◆ **Your instructions**
Every line below that contains "Weekly" is to be copied.

[Saved entries]
========================================================================
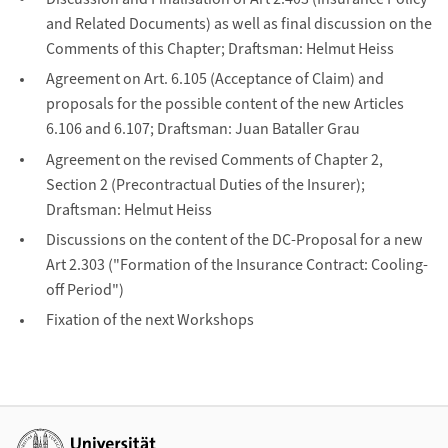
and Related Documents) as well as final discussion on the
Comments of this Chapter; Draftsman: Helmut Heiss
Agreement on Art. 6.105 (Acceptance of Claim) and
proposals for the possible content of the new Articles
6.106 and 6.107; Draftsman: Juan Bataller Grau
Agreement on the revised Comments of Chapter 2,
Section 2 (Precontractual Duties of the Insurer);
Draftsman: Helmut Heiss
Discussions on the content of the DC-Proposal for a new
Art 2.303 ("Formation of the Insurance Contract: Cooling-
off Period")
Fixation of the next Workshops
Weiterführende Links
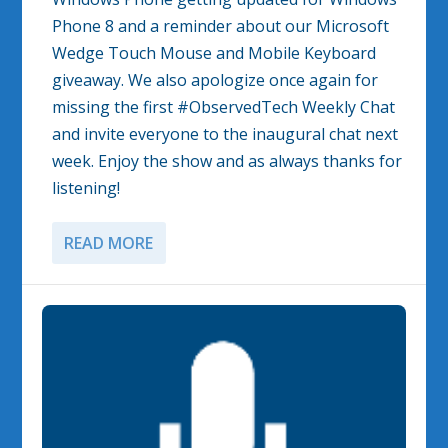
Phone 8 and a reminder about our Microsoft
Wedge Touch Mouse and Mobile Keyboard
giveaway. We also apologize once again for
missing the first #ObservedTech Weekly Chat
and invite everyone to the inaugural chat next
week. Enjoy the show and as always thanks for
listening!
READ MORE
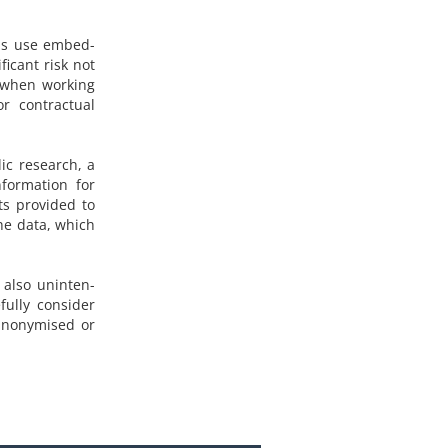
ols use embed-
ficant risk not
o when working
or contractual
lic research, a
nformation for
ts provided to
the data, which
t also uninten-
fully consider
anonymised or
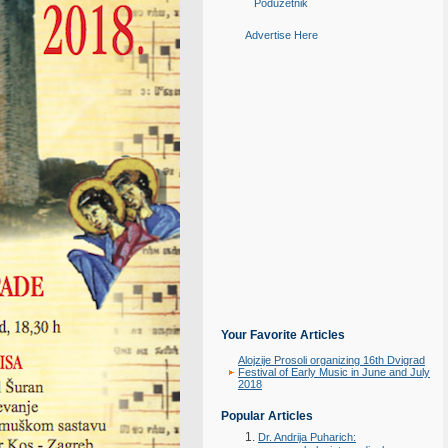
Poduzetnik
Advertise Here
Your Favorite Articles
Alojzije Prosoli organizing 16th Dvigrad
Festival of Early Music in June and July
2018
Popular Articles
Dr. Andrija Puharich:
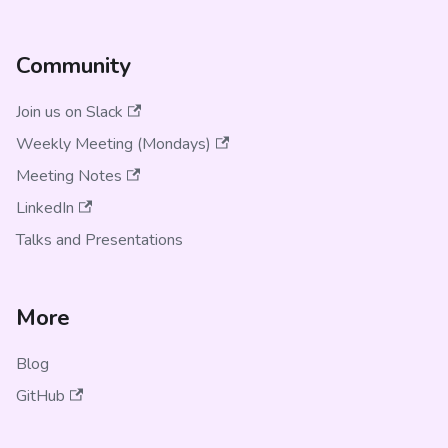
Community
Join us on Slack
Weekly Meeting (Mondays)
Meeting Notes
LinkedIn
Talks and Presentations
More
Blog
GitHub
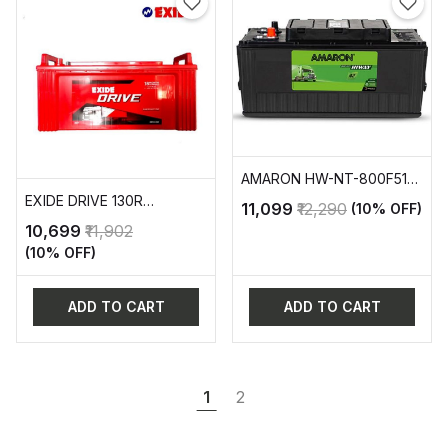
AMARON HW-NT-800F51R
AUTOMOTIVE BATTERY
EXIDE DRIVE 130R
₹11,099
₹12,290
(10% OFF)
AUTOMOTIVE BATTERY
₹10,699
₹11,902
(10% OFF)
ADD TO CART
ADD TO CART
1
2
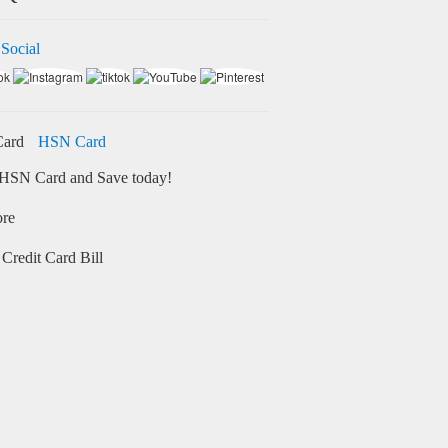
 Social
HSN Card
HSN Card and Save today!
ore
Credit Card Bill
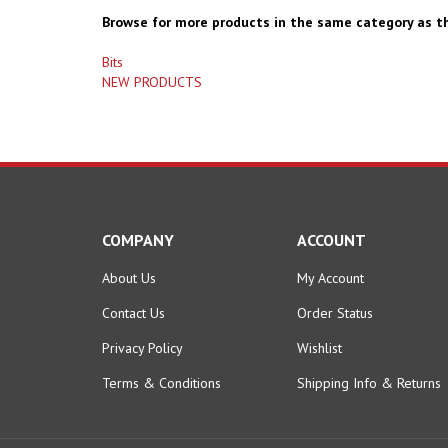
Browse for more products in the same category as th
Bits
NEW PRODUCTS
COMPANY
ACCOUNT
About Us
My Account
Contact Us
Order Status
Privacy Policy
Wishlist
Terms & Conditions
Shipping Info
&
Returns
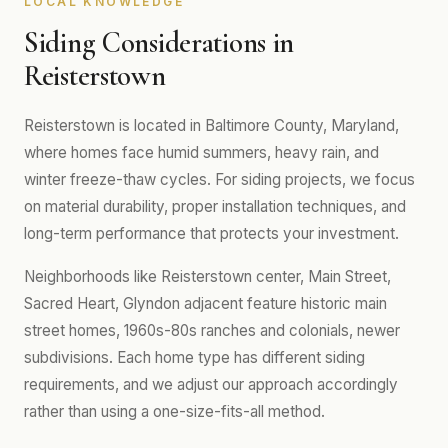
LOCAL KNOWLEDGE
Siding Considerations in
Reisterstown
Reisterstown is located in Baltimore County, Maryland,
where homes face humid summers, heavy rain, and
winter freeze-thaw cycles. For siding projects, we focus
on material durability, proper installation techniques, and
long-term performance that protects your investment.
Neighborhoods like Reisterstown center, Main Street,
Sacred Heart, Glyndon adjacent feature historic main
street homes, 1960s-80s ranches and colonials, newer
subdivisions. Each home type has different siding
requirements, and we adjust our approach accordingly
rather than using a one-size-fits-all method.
========================================================================
◆ **Solution for this exercise**
missing the first #ObservedTech Weekly Chat
Weekly Meeting (Mondays)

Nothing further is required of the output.